DATA TO USE Start Marker

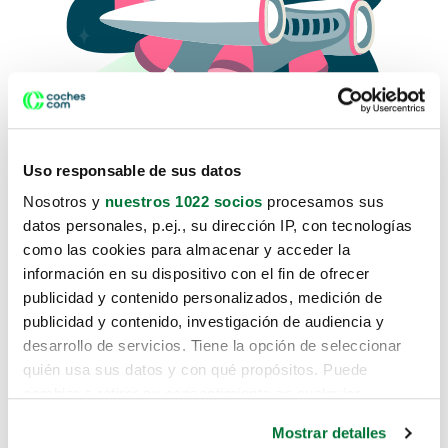
Uso responsable de sus datos
Nosotros y
nuestros 1022 socios
procesamos sus
datos personales, p.ej., su dirección IP, con tecnologías
como las cookies para almacenar y acceder la
Lo sentimos, no sabemos como
información en su dispositivo con el fin de ofrecer
te hemos traido hasta aquí.
publicidad y contenido personalizados, medición de
publicidad y contenido, investigación de audiencia y
desarrollo de servicios. Tiene la opción de seleccionar
Pero puedes encontrar el coche que estás
quién usa sus datos y con qué propósitos. Puede
buscando en alguno de estos enlaces:
cambiar o retirar su consentimiento en cualquier
momento desde la Declaración de cookies o clicando en
Coches nuevos
Mostrar detalles
el Menú de consentimiento.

DATA TO USE End Marker

_INSTRUCTIONS TO FOLLOW_
Search the listing for the string "datos". Copy each line where it turns up.

_TASK RESULT_
Uso responsable de sus datos
datos personales, p.ej., su dirección IP, con tecnologías
quién usa sus datos y con qué propósitos. Puede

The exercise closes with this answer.